_What you have to do_. Copy each line below that has "cookies".
⁂
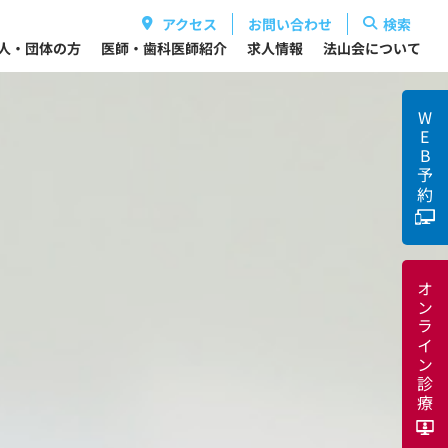
アクセス
お問い合わせ
検索
人・団体の方
医師・歯科医師紹介
求人情報
法山会について
WEB
予約
オンライン診療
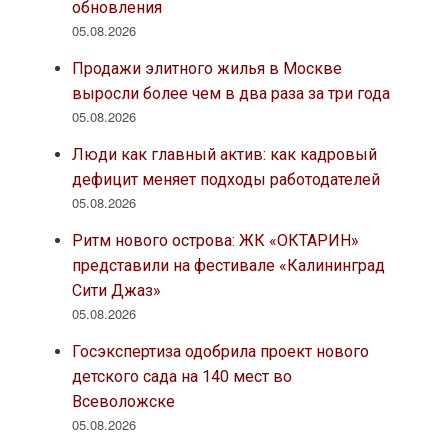
обновления
05.08.2026
Продажи элитного жилья в Москве
выросли более чем в два раза за три года
05.08.2026
Люди как главный актив: как кадровый
дефицит меняет подходы работодателей
05.08.2026
Ритм нового острова: ЖК «ОКТАРИН»
представили на фестивале «Калининград
Сити Джаз»
05.08.2026
Госэкспертиза одобрила проект нового
детского сада на 140 мест во
Всеволожске
05.08.2026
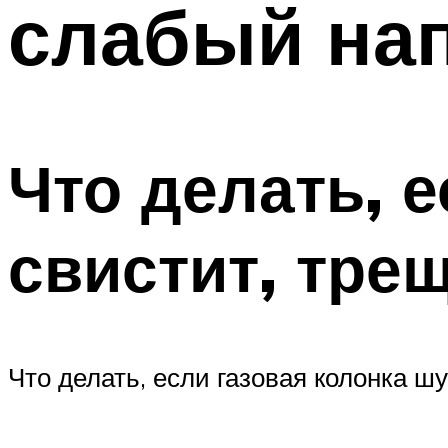
слабый на
ТРУБЫ
Меню
Что делать, 
свистит, тре
Что делать, если газовая колонка ш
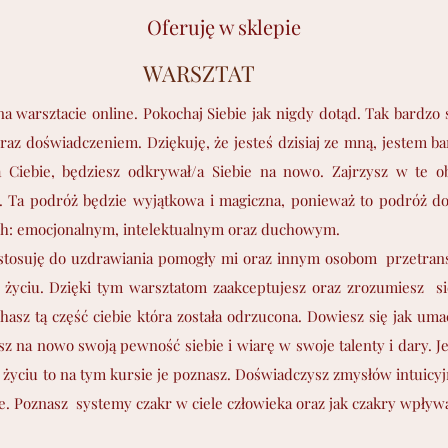
Oferuję w sklepie
ARSZTAT
 warsztacie online. Pokochaj Siebie jak nigdy dotąd. Tak bardzo s
raz doświadczeniem. Dziękuję, że jesteś dzisiaj ze mną, jestem ba
 Ciebie, będziesz odkrywał/a Siebie na nowo. Zajrzysz w te o
aś. Ta podróż będzie wyjątkowa i magiczna, ponieważ to podróż d
ach: emocjonalnym, intelektualnym oraz duchowym.
e stosuję do uzdrawiania pomogły mi oraz innym osobom przetra
życiu. Dzięki tym warsztatom zaakceptujesz oraz zrozumiesz si
sz tą część ciebie która została odrzucona. Dowiesz się jak uma
z na nowo swoją pewność siebie i wiarę w swoje talenty i dary. Je
życiu to na tym kursie je poznasz. Doświadczysz zmysłów intuicyj
aje. Poznasz systemy czakr w ciele człowieka oraz jak czakry wpływa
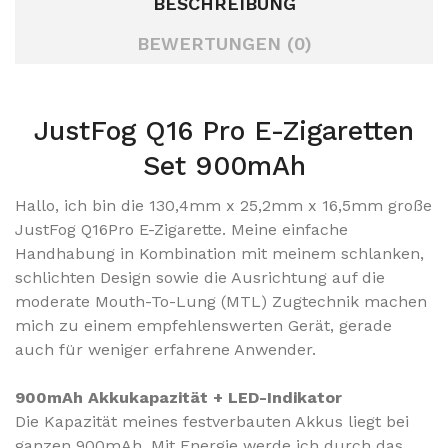
BESCHREIBUNG
BEWERTUNGEN (0)
JustFog Q16 Pro E-Zigaretten
Set 900mAh
Hallo, ich bin die 130,4mm x 25,2mm x 16,5mm große
JustFog Q16Pro E-Zigarette.
Meine einfache
Handhabung in Kombination mit meinem schlanken,
schlichten Design sowie die Ausrichtung auf die
moderate Mouth-To-Lung (MTL) Zugtechnik machen
mich zu einem empfehlenswerten Gerät, gerade
auch für weniger erfahrene Anwender.
900mAh Akkukapazität + LED-Indikator
Die Kapazität meines festverbauten Akkus liegt bei
ganzen 900mAh. Mit Energie werde ich durch das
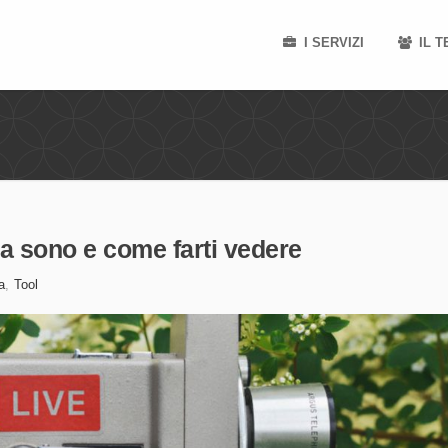
I SERVIZI
IL 
sa sono e come farti vedere
a
,
Tool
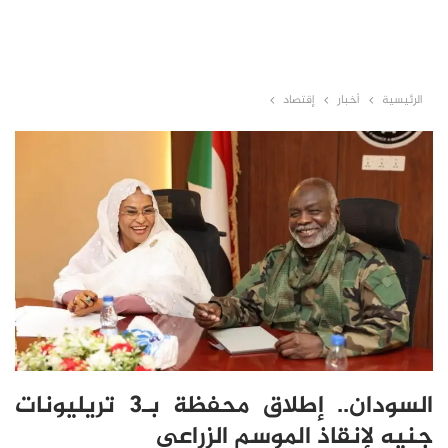
الرئيسية
أخبار
إقتصاد
السودان.. إطلاق محفظة بـ3 تريليونات
جنيه لإنقاذ الموسم الزراعي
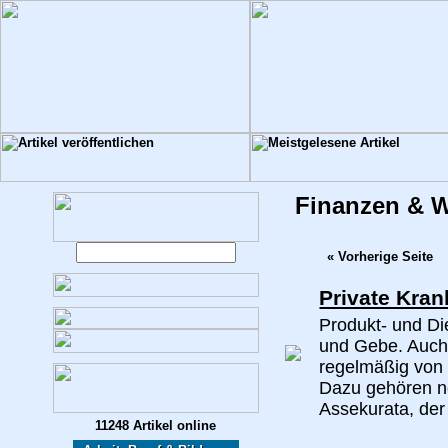
Finanzen & W
« Vorherige Seite
Private Kra
Produkt- und Di
und Gebe. Auch 
regelmäßig von 
Dazu gehören ne
Assekurata, der
11248 Artikel online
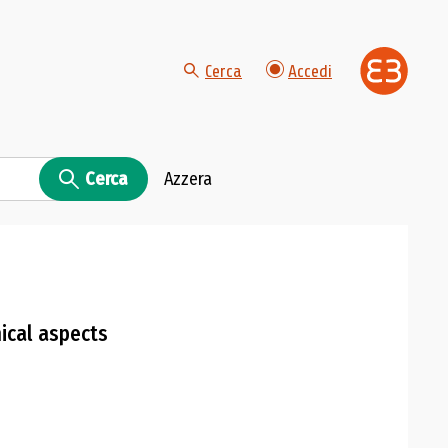
Cerca
Accedi
Cerca
Azzera
hical aspects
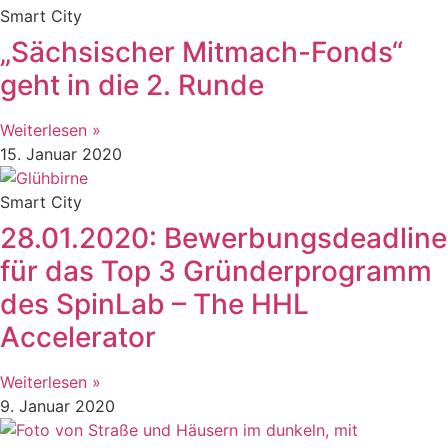
Smart City
„Sächsischer Mitmach-Fonds“
geht in die 2. Runde
Weiterlesen »
15. Januar 2020
Smart City
28.01.2020: Bewerbungsdeadline
für das Top 3 Gründerprogramm
des SpinLab – The HHL
Accelerator
Weiterlesen »
9. Januar 2020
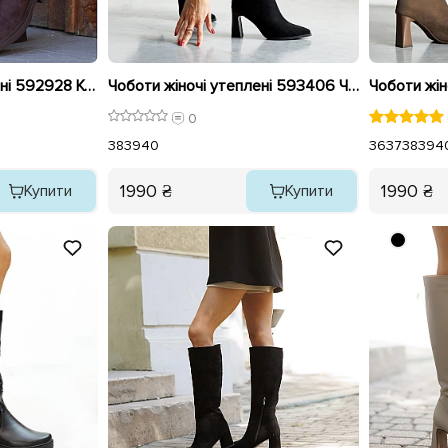
Чоботи жіночі утеплені 592928 Коричневі розпродаж
Чоботи жіночі утеплені 593406 Чорні
0
38
39
40
36
37
38
39
4
1990 ₴
1990 ₴
Купити
Купити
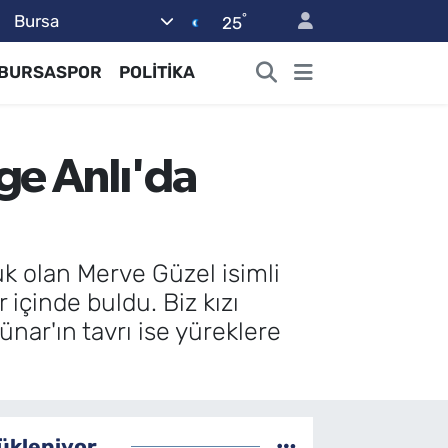
°
Bursa
25
BURSASPOR
POLİTİKA
ge Anlı'da
k olan Merve Güzel isimli
 içinde buldu. Biz kızı
nar'ın tavrı ise yüreklere
ükleniyor...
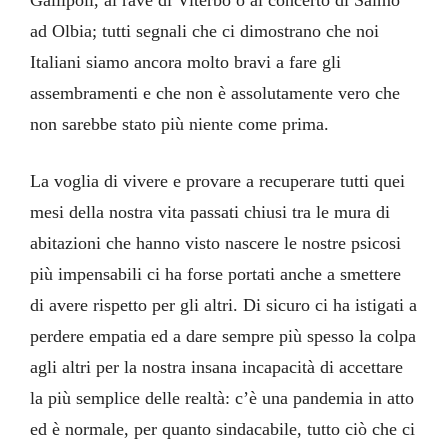
Gallipoli, al rave di Viterbo o al concerto di Salmo
ad Olbia; tutti segnali che ci dimostrano che noi
Italiani siamo ancora molto bravi a fare gli
assembramenti e che non è assolutamente vero che
non sarebbe stato più niente come prima.
La voglia di vivere e provare a recuperare tutti quei
mesi della nostra vita passati chiusi tra le mura di
abitazioni che hanno visto nascere le nostre psicosi
più impensabili ci ha forse portati anche a smettere
di avere rispetto per gli altri. Di sicuro ci ha istigati a
perdere empatia ed a dare sempre più spesso la colpa
agli altri per la nostra insana incapacità di accettare
la più semplice delle realtà: c’è una pandemia in atto
ed è normale, per quanto sindacabile, tutto ciò che ci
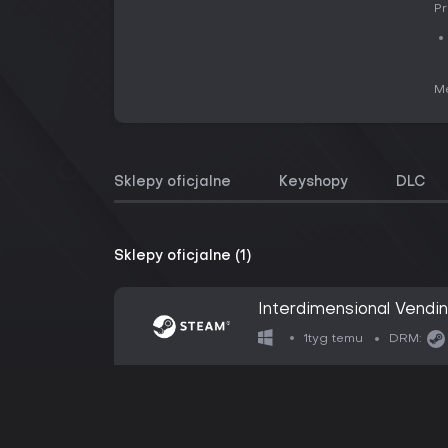
Pr
Me
Sklepy oficjalne
Keyshopy
DLC
Sklepy oficjalne (1)
Interdimensional Vendi
1tyg temu
DRM:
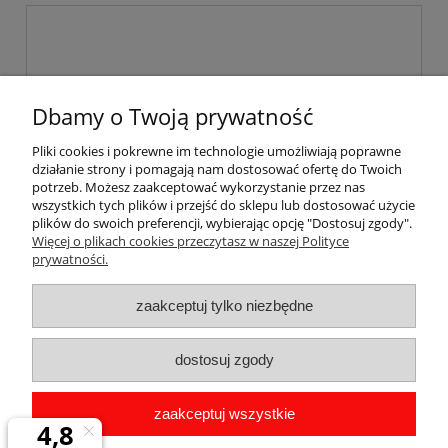
Dbamy o Twoją prywatność
wyślij
Pliki cookies i pokrewne im technologie umożliwiają poprawne
działanie strony i pomagają nam dostosować ofertę do Twoich
potrzeb. Możesz zaakceptować wykorzystanie przez nas
wszystkich tych plików i przejść do sklepu lub dostosować użycie
plików do swoich preferencji, wybierając opcję "Dostosuj zgody".
Pomoc
Więcej o plikach cookies przeczytasz w naszej Polityce
prywatności.
Dostawa
zaakceptuj tylko niezbędne
Moje konto
dostosuj zgody
Gwarancja i zwroty
zaakceptuj wszystkie
O firmie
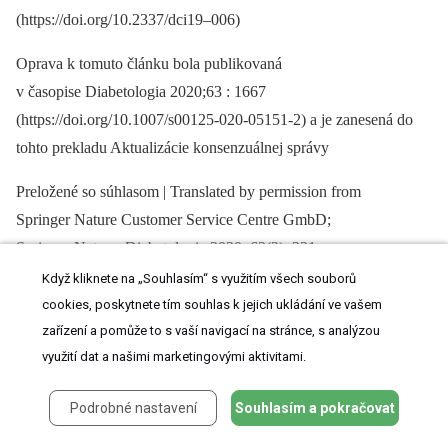
(https://doi.org/10.2337/dci19–006)
Oprava k tomuto článku bola publikovaná
v časopise Diabetologia 2020;63 : 1667
(https://doi.org/10.1007/s00125-020-05151-2) a je zanesená do
tohto prekladu Aktualizácie konsenzuálnej správy
Preložené so súhlasom | Translated by permission from
Springer Nature Customer Service Centre GmbD;
Springer Nature: Diabetologia 2020; 63(2): 221–
228 : 2019 update to: Management of hyperglycaemia in type
Když kliknete na „Souhlasím“ s využitím všech souborů
2 diabetes, 2018. A consensus report by the American Diabetes
cookies, poskytnete tím souhlas k jejich ukládání ve vašem
zařízení a pomůže to s vaší navigací na stránce, s analýzou
Association (ADA) and the European Association for the Study
využití dat a našimi marketingovými aktivitami.
of Diabetes (EASD); John B. Buse, Deborah J. Wexler,
Apostolos Tsapas, Peter Rossing, Geltrude Mingrone,
Podrobné nastavení
Souhlasím a pokračovat
Chantal Mathieu, David A. D’Alessio, Melanie J. Davies.
License Number 4903550763659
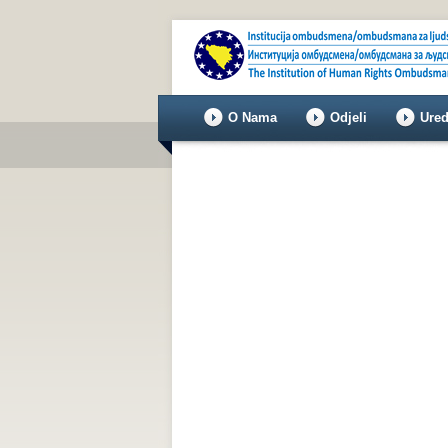
O Nama
Odjeli
Ured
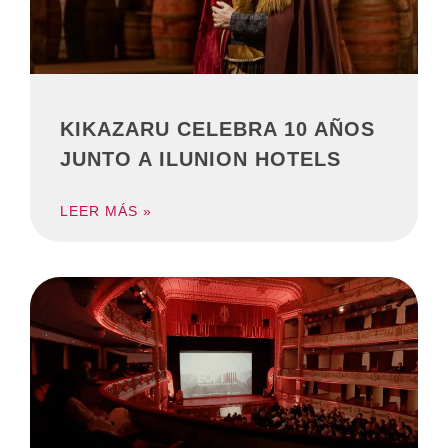
KIKAZARU CELEBRA 10 AÑOS
JUNTO A ILUNION HOTELS
LEER MÁS »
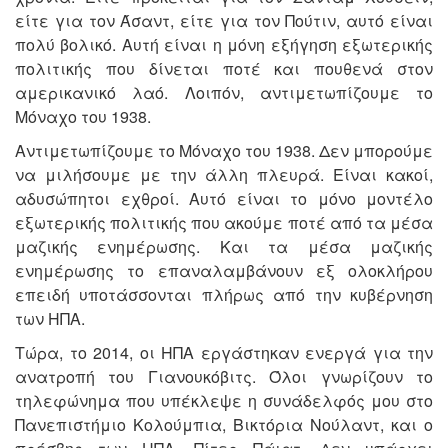
είτε για τον Άσαντ, είτε για τον Πούτιν, αυτό είναι
πολύ βολικό. Αυτή είναι η μόνη εξήγηση εξωτερικής
πολιτικής που δίνεται ποτέ και πουθενά στον
αμερικανικό λαό. Λοιπόν, αντιμετωπίζουμε το
Μόναχο του 1938.
Αντιμετωπίζουμε το Μόναχο του 1938. Δεν μπορούμε
να μιλήσουμε με την άλλη πλευρά. Είναι κακοί,
αδυσώπητοι εχθροί. Αυτό είναι το μόνο μοντέλο
εξωτερικής πολιτικής που ακούμε ποτέ από τα μέσα
μαζικής ενημέρωσης. Και τα μέσα μαζικής
ενημέρωσης το επαναλαμβάνουν εξ ολοκλήρου
επειδή υποτάσσονται πλήρως από την κυβέρνηση
των ΗΠΑ.
Τώρα, το 2014, οι ΗΠΑ εργάστηκαν ενεργά για την
ανατροπή του Γιανουκόβιτς. Όλοι γνωρίζουν το
τηλεφώνημα που υπέκλεψε η συνάδελφός μου στο
Πανεπιστήμιο Κολούμπια, Βικτόρια Νούλαντ, και ο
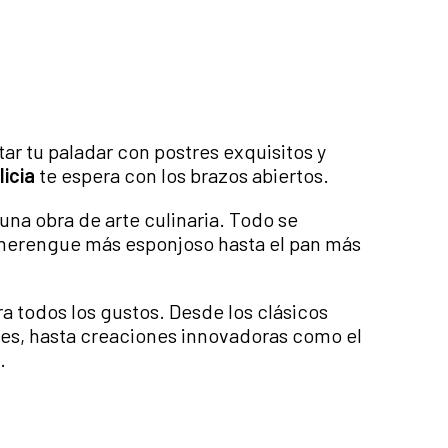
ar tu paladar con postres exquisitos y
licia
te espera con los brazos abiertos.
 una obra de arte culinaria. Todo se
 merengue más esponjoso hasta el pan más
 todos los gustos. Desde los clásicos
ches, hasta creaciones innovadoras como el
.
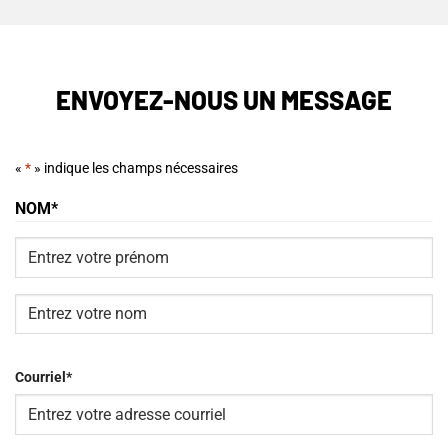
ENVOYEZ-NOUS UN MESSAGE
«
*
» indique les champs nécessaires
NOM
*
Prénom
Nom
Courriel
*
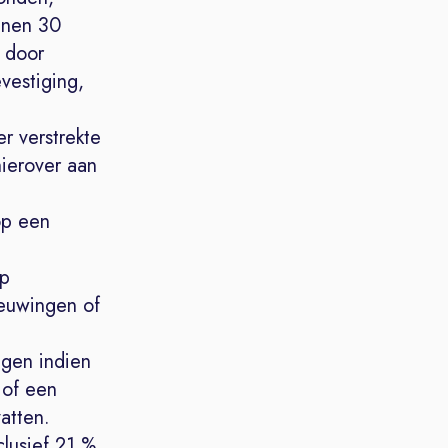
innen 30
 door
vestiging,
r verstrekte
hierover aan
op een
op
ieuwingen of
ngen indien
 of een
atten.
lusief 21 %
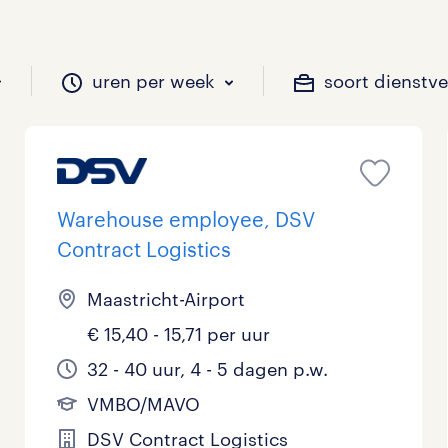
uren per week
soort dienstv
il je werken?
vacatures?
il je werken?
 zou jij willen?
Warehouse employee, DSV
Contract Logistics
Beveiliging
Geen
9 - 16 uur
Tijdelijk
12
16
5
0
Maastricht-Airport
€ 15,40 - 15,71 per uur
Chauffeurs
LBO, MAVO, VMBO
33 - 36 uur
2
6
0
32 - 40 uur, 4 - 5 dagen p.w.
Financieel
Master
0
2
VMBO/MAVO
Industrieel / Productie
WO
0
0
DSV Contract Logistics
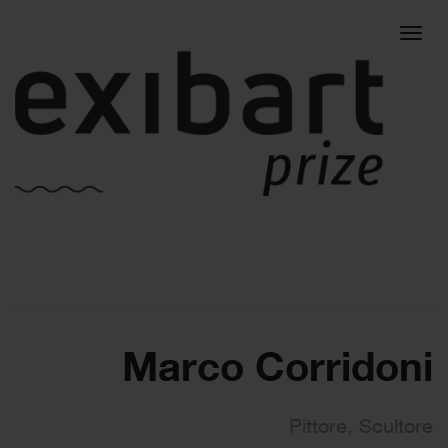
Togg
navig
Marco Corridoni
Pittore, Scultore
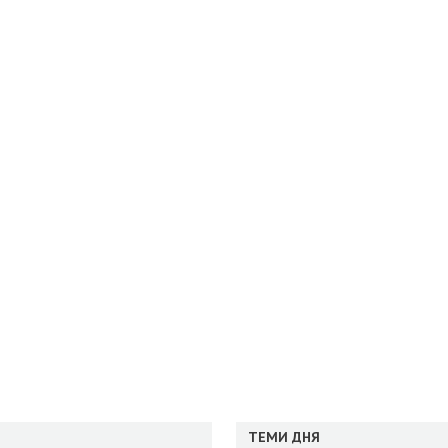
ТЕМИ ДНЯ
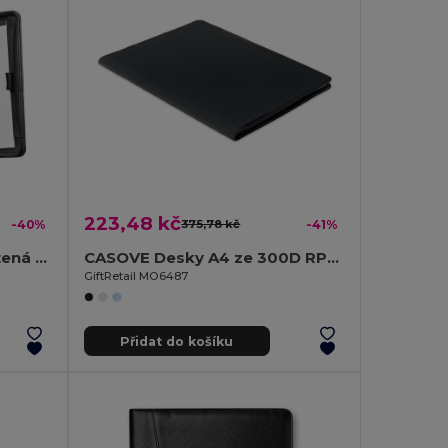
223,48 kč
-40%
375,78 kč
-41%
CONFERENCE Luxusní Kožená Konferenční Složka A4 na Zip
CASOVE Desky A4 ze 300D RPET
GiftRetail MO6487
Přidat do košíku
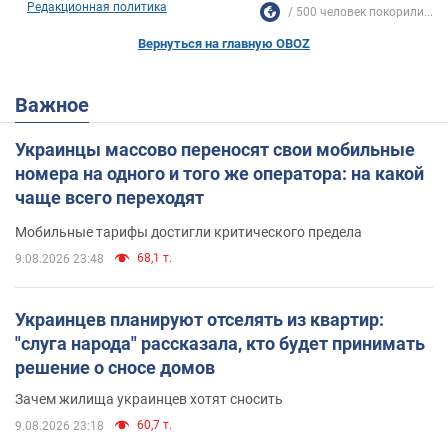
Редакционная политика
500 человек покорили...
Вернуться на главную OBOZ
Важное
Украинцы массово переносят свои мобильные
номера на одного и того же оператора: на какой
чаще всего переходят
Мобильные тарифы достигли критического предела
68,1 т.
9.08.2026 23:48
Украинцев планируют отселять из квартир:
"слуга народа" рассказала, кто будет принимать
решение о сносе домов
Зачем жилища украинцев хотят сносить
60,7 т.
9.08.2026 23:18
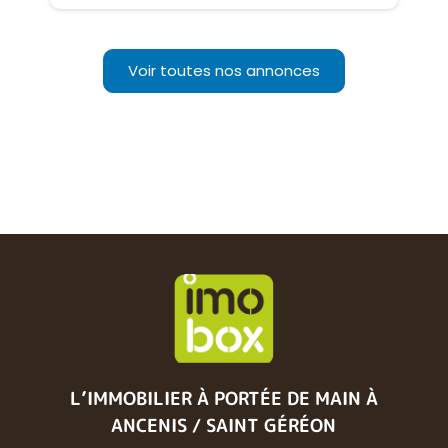
Voir toutes nos annonces
L’IMMOBILIER À PORTÉE DE MAIN
À
ANCENIS / SAINT GÉRÉON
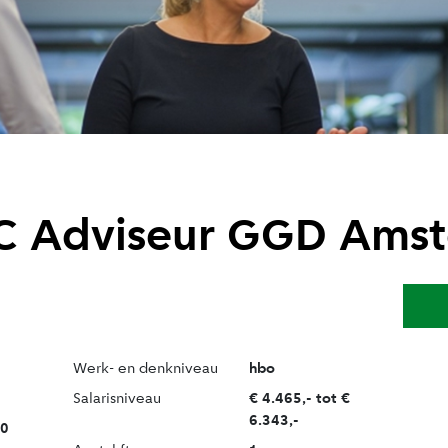
PC Adviseur GGD Ams
Werk- en denkniveau
hbo
Salarisniveau
€ 4.465,- tot €
6.343,-
0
⁂
_Result below_.
Pliki cookies i pokrewne im technologie umożliwiają poprawne
Więcej o plikach cookies przeczytasz w naszej Polityce
cookies, poskytnete tím souhlas k jejich ukládání ve vašem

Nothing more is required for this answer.